A more direct approach would be to ask why does it require "effort" to just hold up a box? Or just push against a wall, for that matter. That's where a more in depth analysis of muscle fibers contracting and relaxing (doing work!) just in order to maintain tension may prove helpful. There is work going on, but that work is done internally, not externally against the box (or wall).

 

[Robert100]

How to phrase answers to question about work?

Question: A waiter carries a tray full of meals across the room. Is work being done?

My first response: We can’t answer the question yet, because the question is flawed!Questions about work only make sense when they ask: Does (something) do work on (some object)?

Also, questions only make sense when the motion is precisely described. So let’s restate the question. In fact, let’s ask three different questions.

A. Does the waiter do work on the tray, as he starts from rest and then reaches some final velocity? YES

B. Does the waiter do work on the tray, as he slows down to a stop? YES

C. Does the waiter do work on the tray, as he moves at constant velocity? NO. To be more precise, NO NET WORK is done by the waiter on the tray.

But here is what I want to examine: “While moving at a constant velocity, isn’t friction between the waiter and the floor doing work on the waiter?“

I want to say "Yes, the friction force between the waiter and the floor constantly retards the motion of the waiter (and thus also would retard the motion of the tray.) The friction force acts over the distance that the waiter is traveling;
the friction force thus does work on the waiter."

Is this correct to say? Can I say that the friction force effectively doing work on the waiter’s muscles?

I also want to say "However, the waiter constantly uses his muscles to overcome this friction force, and continue moving forward at constant speed. The waiter thus does work that is equal to the work of the friction force, but in the opposite direction."

Can I say that he does work on, or within, his own muscles?
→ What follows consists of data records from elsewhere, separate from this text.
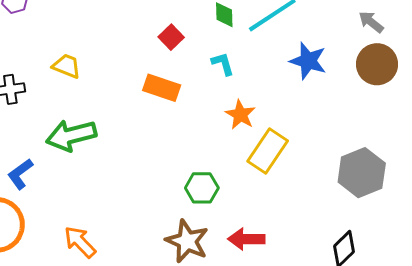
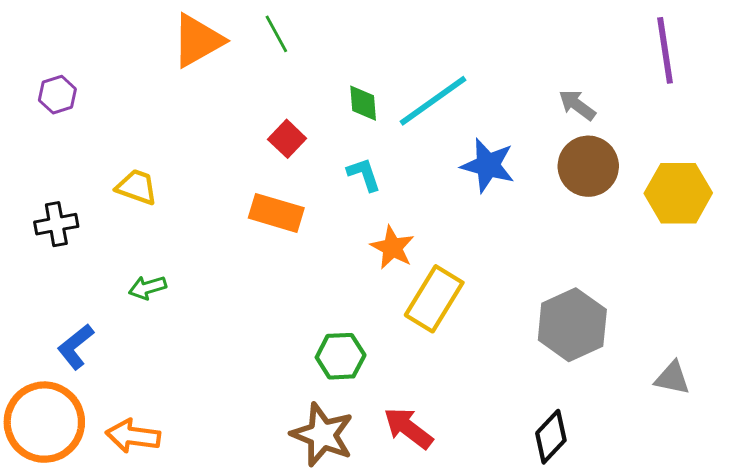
green arrow: (71, 135) -> (147, 288), size x0.5
red arrow: (246, 239) -> (408, 428), turned 39
orange arrow: (80, 242) -> (133, 436), moved, turned -36

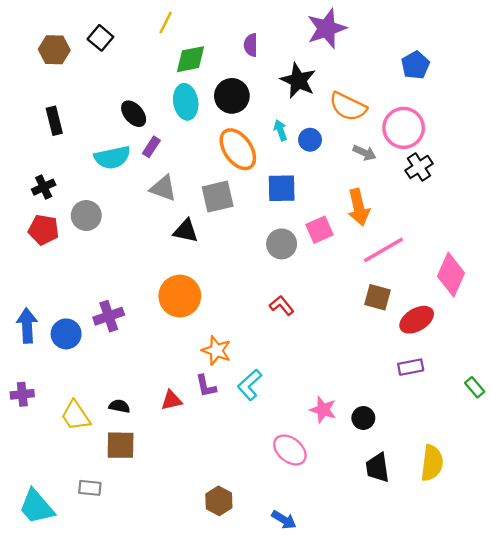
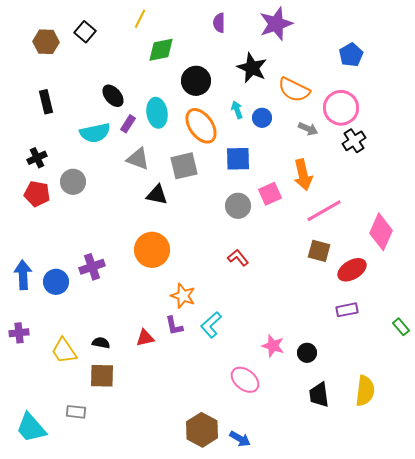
purple semicircle: (251, 45) -> (219, 23), moved
cyan ellipse: (186, 102) -> (157, 113), moved
brown hexagon: (219, 501) -> (202, 430), moved, size x1.4

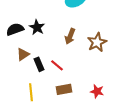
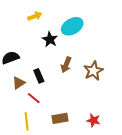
black star: (37, 27) -> (50, 39), moved
black rectangle: (39, 64) -> (39, 76), moved
red line: (57, 65) -> (34, 98), moved

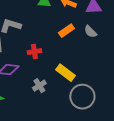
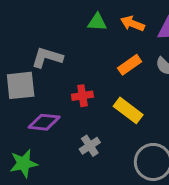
yellow rectangle: (65, 73) -> (128, 110), moved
As you can see, I wish to explain something like: The work of A on B is canceled out by the work of B on A, hence the NET work on the TRAY comes out to zero.

But how specifically should I describe this? Is my description ok? I have the feeling that it is almost correct, but I just want to be as precise in my wording as possible. (I've seen too many questions that were worded, or answered vaguely, even in textbooks.)


Robert

 

[Riogho]

They feel it is work because they have to counter the force of gravity by using their muscle :P

 

[sadhu]

As you can see, I wish to explain something like: The work of A on B is canceled out by the work of B on A, hence the NET work on the TRAY comes out to zero.
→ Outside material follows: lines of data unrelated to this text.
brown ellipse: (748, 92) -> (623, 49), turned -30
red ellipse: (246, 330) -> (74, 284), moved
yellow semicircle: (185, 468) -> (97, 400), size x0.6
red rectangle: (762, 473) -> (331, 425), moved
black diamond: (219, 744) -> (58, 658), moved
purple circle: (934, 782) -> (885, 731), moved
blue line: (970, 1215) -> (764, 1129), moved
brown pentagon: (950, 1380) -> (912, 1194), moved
you see either i don't understand what you mean or this state ment is wrong

work is not a vector quantity or in better words doesn't depend upon direction
yet you see net energy gain by tray is 0 because work gained = work lost hence the tray doest not get any energy from it

but you consider system of two protons (they repel each other)
now one pro. do some work on other and other does on this one but work doesn't get canceled out net work done in the process on the system is W1+W2

the sign assigned to work tell wther work is done on the system or by the system and not
bodies taking part .

you do not get work converted into K.E or potential energy
coz. .friction is a nonconservative force hence unable to store or release potential energy
what it does is just dissipation...so when waiter moves with constant velocity he does work against air resistance

when you stand holding something then you do any work but still can feel the effort coz. feeling is just a sensation it not refers physical fatigue due to work done but also the pressure and tension in the muscles
while you have to tighten your muscles thus increasing tension which you can feel as pain
--------------------------------------------------------------------------
quoting : physical truth does not always depend on what you feel or what you not , it just depend on what god feels

 

[Doc Al]

Question: A waiter carries a tray full of meals across the room. Is work being done?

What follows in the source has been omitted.